The Daytona was a car created to solve a specific problem. Shelby was having a lot of success with his Cobra in GT racing, but there was a major drawback. On the tighter courses which characterized American GT racing, the light but powerful Cobra won race after race. But European tracks tended to have longer straightaways, such as the Mulsanne at Le Mans, and here the open top cars had a major aerodynamic disadvantage against the slippery Ferraris, which could hit much higher speeds, despite the lower power, and were therefore able to counter the advantage that the Cobra had in the twists.
Shelby put Pete Brock, a former GM designer, in charge of the design for a more aerodynamic hardtop version of the Cobra. The Daytona was mechanically identical to the Cobra (and is sometimes called the "Daytona Cobra Coupe"), and in a certain way, this is the reason why there are so few of them. An original Cobra or 250 GTO is not an easy thing to get your hands on, but both of them are much easier to find than a Daytona, and this is because of the FIA rules regarding homologation. GT cars needed to be classified as production vehicles in order to compete, and this means that a certain number had to be sold to the public.
Interestingly, Ferrari did a pretty half-assed job homologating the 250 GTO, much to the displeasure of the FIA and present-day collectors alike, but a car which simply had a different body from one which was already homologated didn't need to go through the whole process again. Therefore, Shelby only built as many as he needed to go racing. The Daytona did turn out to be noticeably faster than the Cobra, but this wasn't exactly a foregone conclusion. Brock had designed the coupe without a wind tunnel, and had basically just eyeballed it. Then once the prototype was built, the actual manufacturing of the bodies was sourced out to Carrozzeria Grandsport of Italy.
Grandsport took the liberty of making a few changes to the design in order to make the car more aesthetically pleasing (Italians, where would we be without them?), which were unfortunately less aerodynamic than Brock's original design. It was still fast enough though, and Ferrari was soon to be in for a nasty shock. The FIA had created a GT class for endurance racing in 1959, and for the first several years, it was entirely Ferrari's game. Cobras could win individual races, but the championship always went to Ferrari. The Daytona started off with a class win at the 12 Hours of Sebring, but this was one of those shorter American courses.
So Ferrari simply chocked this up to the racing-modified Ford 289 V8 engine under the hood and the 390 horsepower it produced. The real test of the Daytona was the 1964 24 Hours of Le Mans, where it was able to take a class win, as well as 4th place overall. Ferrari was able to retake the GT title at Le Mans in 1965, thanks to their ability to get a ringer into the GT class, in the form of a 275 GTB. But for the rest of the GT season, Ferrari showed the kind of sportsmanship which used to endear Enzo to exactly nobody ever, and threw a fit when the FIA refused to allow the 250 LM to compete as a GT because of a complete lack of any attempt whatsoever at homologation.
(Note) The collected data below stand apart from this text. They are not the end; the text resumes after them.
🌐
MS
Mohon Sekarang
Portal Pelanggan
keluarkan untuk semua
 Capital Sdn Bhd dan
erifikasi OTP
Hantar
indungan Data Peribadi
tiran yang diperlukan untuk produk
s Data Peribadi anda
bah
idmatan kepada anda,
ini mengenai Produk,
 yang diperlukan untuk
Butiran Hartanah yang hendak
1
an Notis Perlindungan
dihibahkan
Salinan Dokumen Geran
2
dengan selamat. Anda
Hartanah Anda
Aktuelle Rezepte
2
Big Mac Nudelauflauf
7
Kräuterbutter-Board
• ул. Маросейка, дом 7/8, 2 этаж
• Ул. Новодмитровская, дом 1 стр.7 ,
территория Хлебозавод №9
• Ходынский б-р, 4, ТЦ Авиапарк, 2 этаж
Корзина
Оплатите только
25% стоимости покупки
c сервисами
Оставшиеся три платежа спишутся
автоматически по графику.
They otherwise withdrew from GT racing that year as a result, the automotive manufacturer's equivalent of taking their ball and going home. The Daytona would take the World Sportscar Championship that year, although it is likely that Shelby still would have been able to pull it off even if Ferrari had stayed in the race. It's very possible that Ferrari knew this, and the spat with the FIA was just the old man's way of finding a way to prevent Shelby from proving that he had built the superior car. Shelby turned his attention to the GT40 after 1965, and he no longer had the time to devote to the Daytona, so 1965 was its last year.
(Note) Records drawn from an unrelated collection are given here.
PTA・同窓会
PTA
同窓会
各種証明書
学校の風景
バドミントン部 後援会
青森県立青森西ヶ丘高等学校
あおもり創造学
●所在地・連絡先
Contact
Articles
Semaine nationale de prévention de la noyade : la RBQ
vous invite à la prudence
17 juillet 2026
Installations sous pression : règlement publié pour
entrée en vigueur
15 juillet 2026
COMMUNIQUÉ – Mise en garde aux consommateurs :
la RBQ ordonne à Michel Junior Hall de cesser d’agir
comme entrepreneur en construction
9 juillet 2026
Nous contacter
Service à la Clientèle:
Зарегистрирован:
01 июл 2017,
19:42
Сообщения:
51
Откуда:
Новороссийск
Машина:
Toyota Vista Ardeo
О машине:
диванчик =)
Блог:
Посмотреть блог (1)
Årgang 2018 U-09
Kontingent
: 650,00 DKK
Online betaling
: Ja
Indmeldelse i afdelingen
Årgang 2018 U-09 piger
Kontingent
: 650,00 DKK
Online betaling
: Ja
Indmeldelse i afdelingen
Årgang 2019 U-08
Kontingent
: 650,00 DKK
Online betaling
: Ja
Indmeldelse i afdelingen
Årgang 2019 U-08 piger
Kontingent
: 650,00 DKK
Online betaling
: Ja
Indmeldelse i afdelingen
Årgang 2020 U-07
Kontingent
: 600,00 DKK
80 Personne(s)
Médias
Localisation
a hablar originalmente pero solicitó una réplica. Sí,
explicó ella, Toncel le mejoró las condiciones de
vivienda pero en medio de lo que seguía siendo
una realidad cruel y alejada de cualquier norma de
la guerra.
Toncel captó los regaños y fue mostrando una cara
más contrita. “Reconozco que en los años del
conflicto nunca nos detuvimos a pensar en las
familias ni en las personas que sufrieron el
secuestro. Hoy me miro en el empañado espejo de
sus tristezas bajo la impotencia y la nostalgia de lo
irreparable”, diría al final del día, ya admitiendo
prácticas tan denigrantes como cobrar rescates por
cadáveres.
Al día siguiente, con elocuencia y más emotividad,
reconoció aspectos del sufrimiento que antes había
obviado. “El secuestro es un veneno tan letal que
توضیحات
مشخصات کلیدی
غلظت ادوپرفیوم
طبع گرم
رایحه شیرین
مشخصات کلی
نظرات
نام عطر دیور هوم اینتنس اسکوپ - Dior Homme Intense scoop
The move to the GT40 would start getting him overall wins instead of just class wins, and he would more thoroughly humiliate Ferrari by pitting the equally massive ego of Henry Ford II against him. Only six Daytonas were ever built, so all of them are extremely valuable, but it is chassis number CSX2061 which won the championship in 1965, and it was this car which set the record at auction.